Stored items
"""

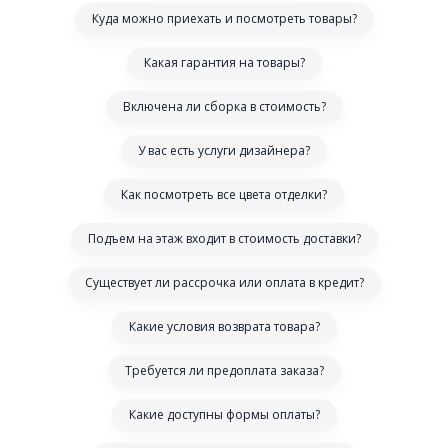
Куда можно приехать и посмотреть товары?
Какая гарантия на товары?
Включена ли сборка в стоимость?
У вас есть услуги дизайнера?
Как посмотреть все цвета отделки?
Подъем на этаж входит в стоимость доставки?
Существует ли рассрочка или оплата в кредит?
Какие условия возврата товара?
Требуется ли предоплата заказа?
Какие доступны формы оплаты?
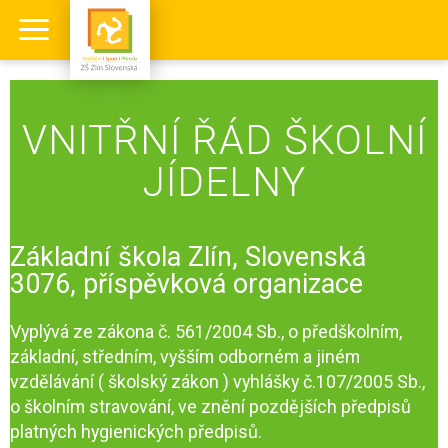
VNITŘNÍ ŘÁD ŠKOLNÍ
JÍDELNY
Základní škola Zlín, Slovenská
3076, příspěvková organizace
Vyplývá ze zákona č. 561/2004 Sb., o předškolním,
základní, středním, vyšším odborném a jiném
vzdělávání ( školský zákon ) vyhlášky č.107/2005 Sb.,
o školním stravování, ve znění pozdějších předpisů
platných hygienických předpisů.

"""

▶ TASK DETAILS
Extract every line from the one with "vzdělávání ( školský" down to the final line above, both included, exactly as written.

▶ OUTPUT BELOW
vzdělávání ( školský zákon ) vyhlášky č.107/2005 Sb.,
o školním stravování, ve znění pozdějších předpisů
platných hygienických předpisů.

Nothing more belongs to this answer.